* _ASSIGNMENT_:
Everything from the line containing "Kommentarer till inlägget (Atom) (504, 2397)" through the last line of the entries needs to be repeated exactly. Pictures must be left out.

—————

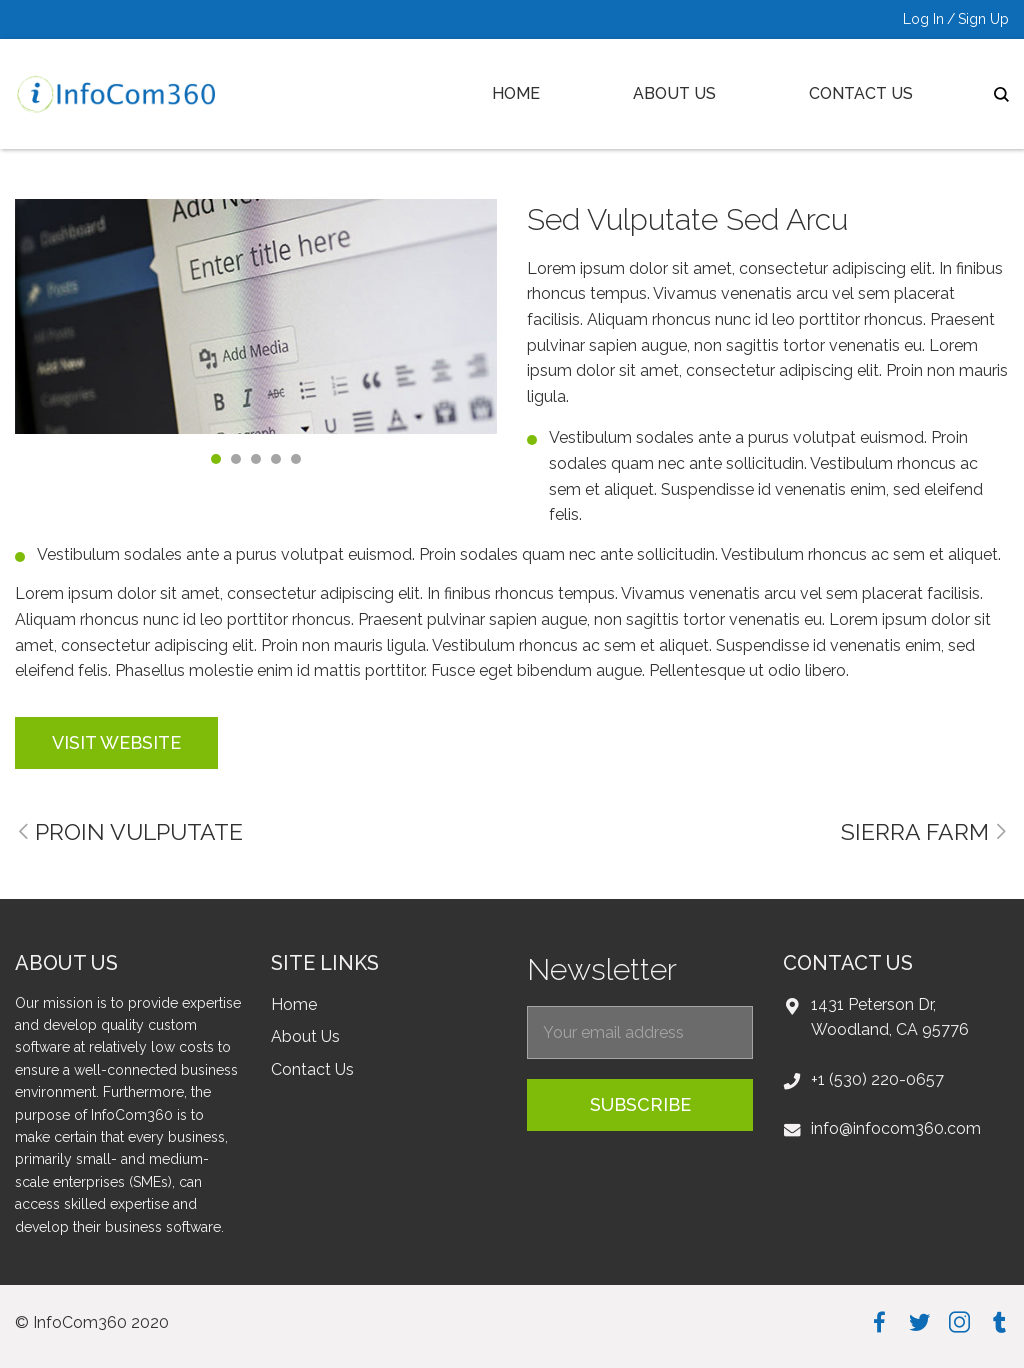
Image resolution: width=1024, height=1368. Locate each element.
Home (516, 93)
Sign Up (983, 19)
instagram (959, 1321)
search (1001, 94)
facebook (879, 1321)
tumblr (999, 1321)
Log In (923, 19)
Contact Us (861, 93)
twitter (919, 1321)
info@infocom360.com (896, 1128)
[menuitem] (516, 94)
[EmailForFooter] (640, 1032)
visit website (116, 742)
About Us (674, 93)
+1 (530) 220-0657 (877, 1079)
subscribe (640, 1104)
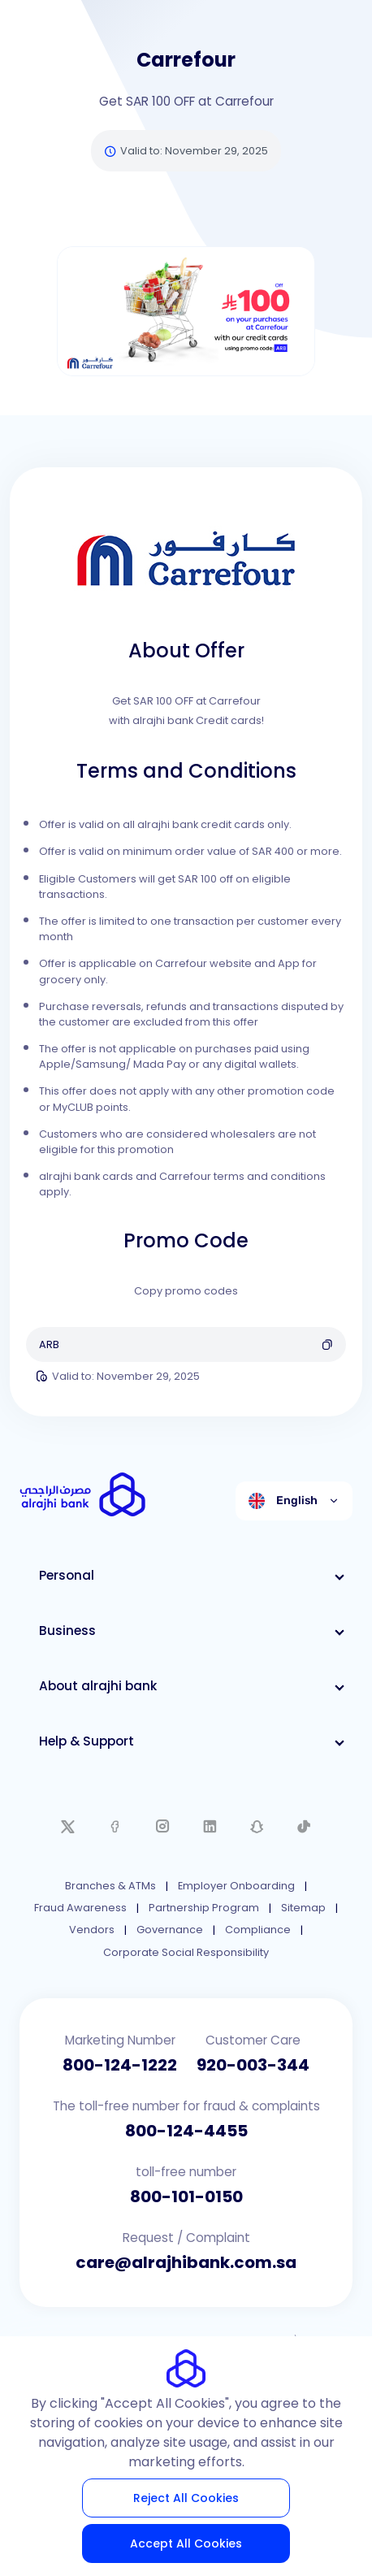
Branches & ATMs (110, 1886)
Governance (169, 1929)
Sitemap (303, 1908)
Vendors (92, 1929)
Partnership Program (204, 1908)
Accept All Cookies (186, 2543)
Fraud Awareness (80, 1908)
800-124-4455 (186, 2130)
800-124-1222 (120, 2064)
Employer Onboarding (236, 1886)
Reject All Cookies (186, 2498)
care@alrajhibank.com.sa (186, 2262)
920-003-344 (253, 2064)
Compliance (258, 1929)
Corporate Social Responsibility (186, 1952)
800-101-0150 (186, 2196)
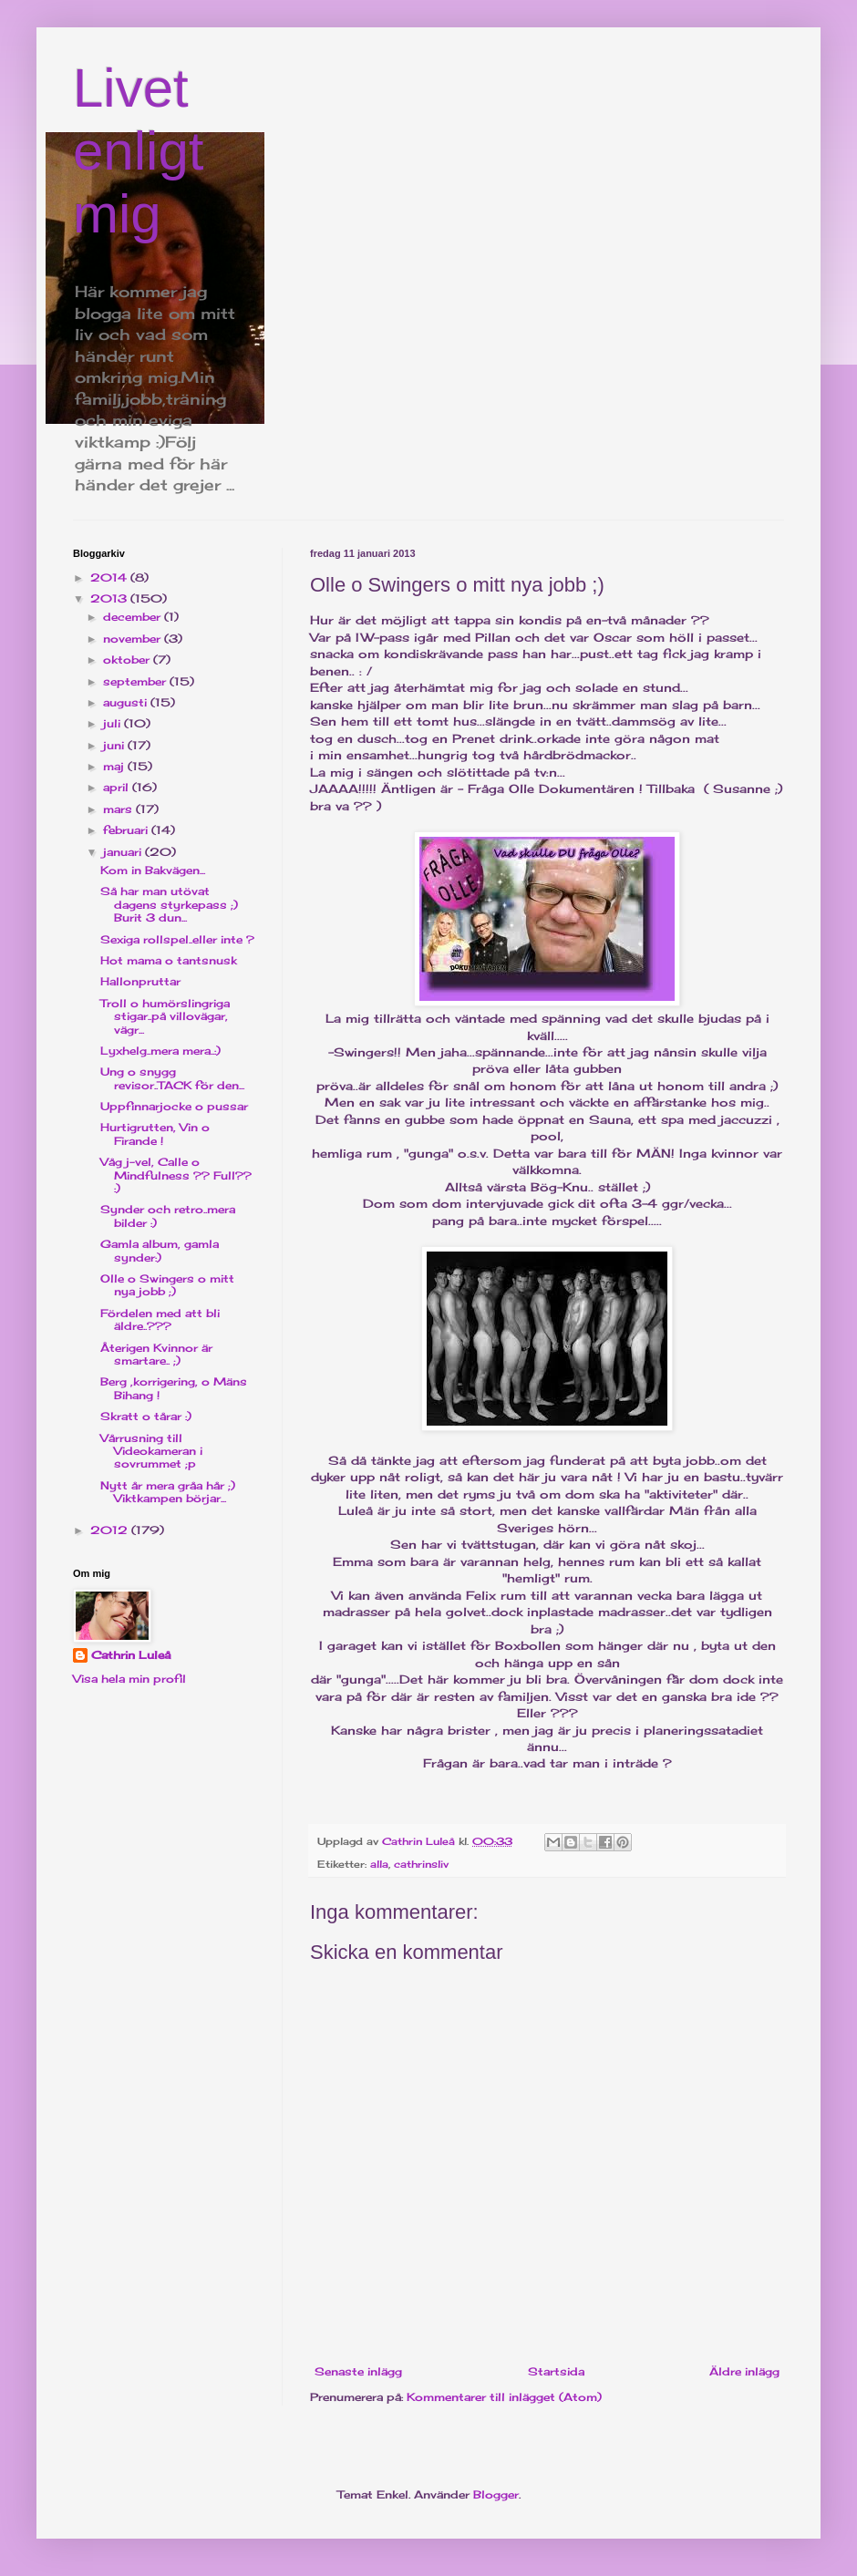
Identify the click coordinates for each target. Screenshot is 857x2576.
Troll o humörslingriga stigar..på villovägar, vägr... (165, 1016)
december (133, 616)
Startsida (556, 2371)
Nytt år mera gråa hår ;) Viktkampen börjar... (167, 1492)
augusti (126, 702)
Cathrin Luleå (130, 1655)
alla (379, 1864)
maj (115, 766)
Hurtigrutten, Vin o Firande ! (155, 1133)
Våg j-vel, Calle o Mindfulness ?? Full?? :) (176, 1175)
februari (127, 830)
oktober (128, 659)
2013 (110, 598)
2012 (110, 1530)
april (117, 787)
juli (113, 723)
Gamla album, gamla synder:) (159, 1250)
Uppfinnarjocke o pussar (174, 1106)
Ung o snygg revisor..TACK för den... (172, 1078)
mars (119, 809)
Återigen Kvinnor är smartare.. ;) (156, 1354)
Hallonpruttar (140, 981)
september (136, 681)
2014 (110, 577)
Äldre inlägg (744, 2371)
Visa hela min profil (129, 1678)
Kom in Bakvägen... (152, 870)
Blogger (496, 2494)
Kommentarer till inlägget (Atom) (504, 2397)
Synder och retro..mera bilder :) (167, 1215)
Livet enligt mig (138, 150)
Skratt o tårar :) (145, 1416)
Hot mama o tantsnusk (168, 960)
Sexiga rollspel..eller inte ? (177, 939)
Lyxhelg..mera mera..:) (160, 1050)
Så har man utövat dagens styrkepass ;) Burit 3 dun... (169, 904)
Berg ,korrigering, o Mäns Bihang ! (173, 1388)
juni (115, 745)
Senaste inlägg (358, 2371)
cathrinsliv (421, 1864)
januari (124, 852)
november (133, 638)
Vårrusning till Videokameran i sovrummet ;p (151, 1451)
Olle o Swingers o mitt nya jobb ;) (167, 1285)
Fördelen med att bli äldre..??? (160, 1319)
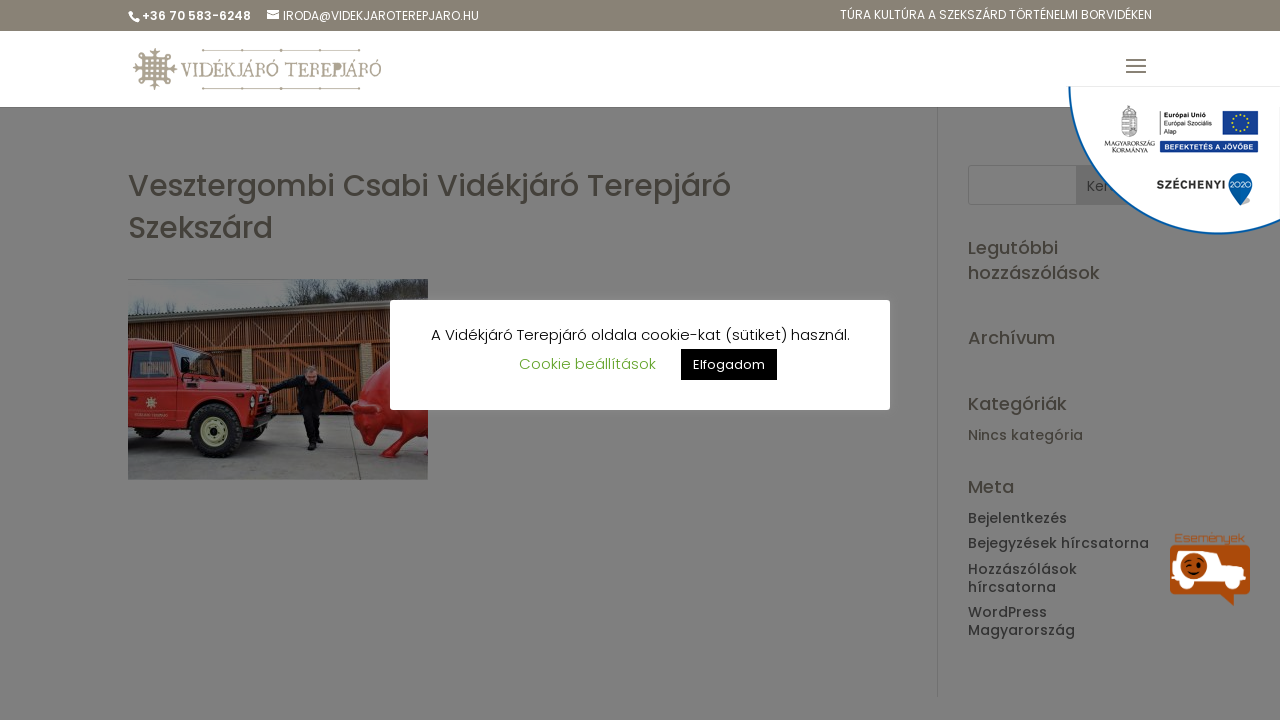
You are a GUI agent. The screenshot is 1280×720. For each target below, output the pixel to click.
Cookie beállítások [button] (587, 363)
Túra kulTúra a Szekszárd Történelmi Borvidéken (996, 16)
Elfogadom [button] (729, 364)
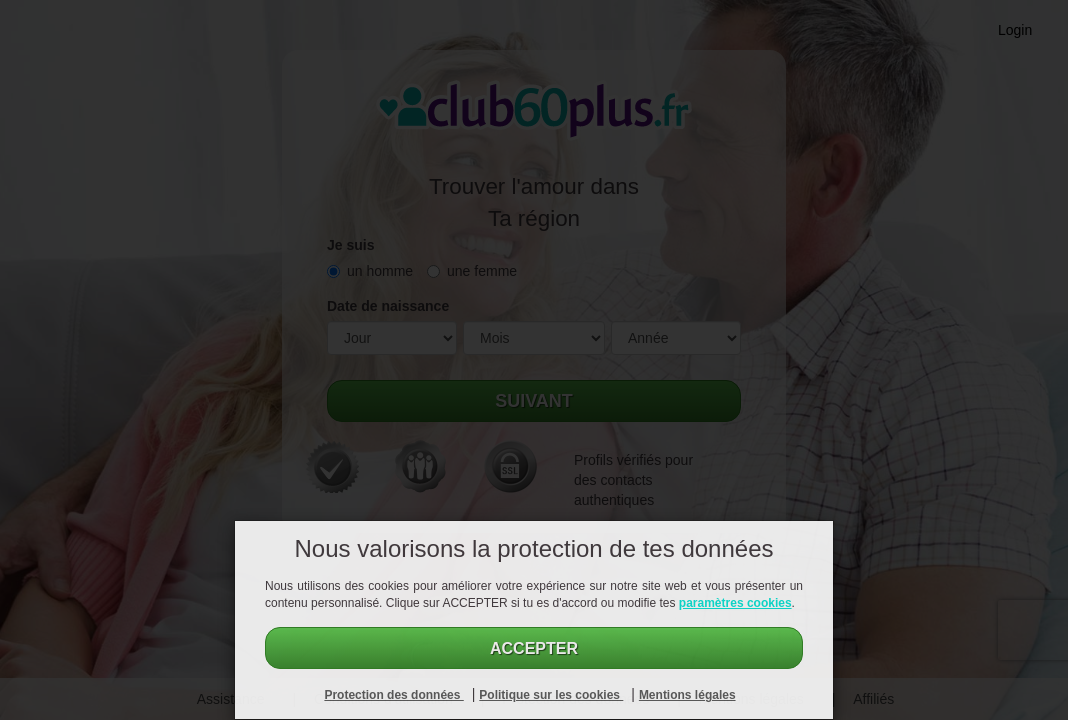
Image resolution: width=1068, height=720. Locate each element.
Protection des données (393, 695)
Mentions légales (687, 695)
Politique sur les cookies (551, 695)
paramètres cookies (735, 603)
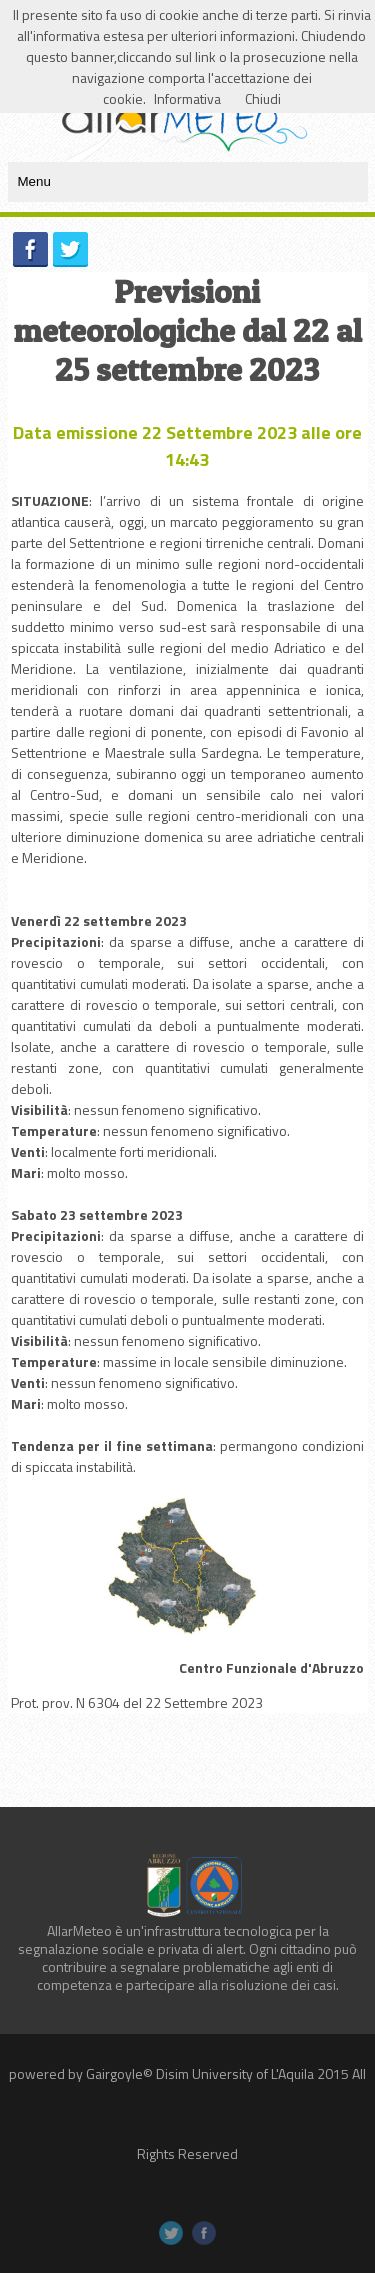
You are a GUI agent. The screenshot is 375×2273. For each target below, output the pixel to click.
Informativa (187, 98)
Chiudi (263, 98)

—————

* _COMPLETED EXERCISE_:
Kommentarer till inlägget (Atom) (504, 2397)
Synder och retro..mera bilder :) (167, 1215)
Livet enligt mig (138, 150)
Skratt o tårar :) (145, 1416)
Hot mama o tantsnusk (168, 960)
Sexiga rollspel..eller inte ? (177, 939)
Lyxhelg..mera mera..:) (160, 1050)
Så har man utövat dagens styrkepass ;) Burit 3 dun... (169, 904)
Berg ,korrigering, o Mäns Bihang ! (173, 1388)
juni (115, 745)
Senaste inlägg (358, 2371)
cathrinsliv (421, 1864)
januari (124, 852)
november (133, 638)
Vårrusning till Videokameran i sovrummet ;p (151, 1451)
Olle o Swingers o mitt nya jobb ;) (167, 1285)
Fördelen med att bli äldre..??? (160, 1319)
You are a GUI agent. The screenshot is 1280×720. For each target below, output the pixel to click.
Cookie beállítások [button] (587, 363)
Túra kulTúra a Szekszárd Történelmi Borvidéken (996, 16)
Elfogadom [button] (729, 364)
Image resolution: width=1068, height=720. Locate each element.
Protection des données (393, 695)
Mentions légales (687, 695)
Politique sur les cookies (551, 695)
paramètres cookies (735, 603)
You are a GUI agent. The screenshot is 375×2273. For each target below, output the pixel to click.
Informativa (187, 98)
Chiudi (263, 98)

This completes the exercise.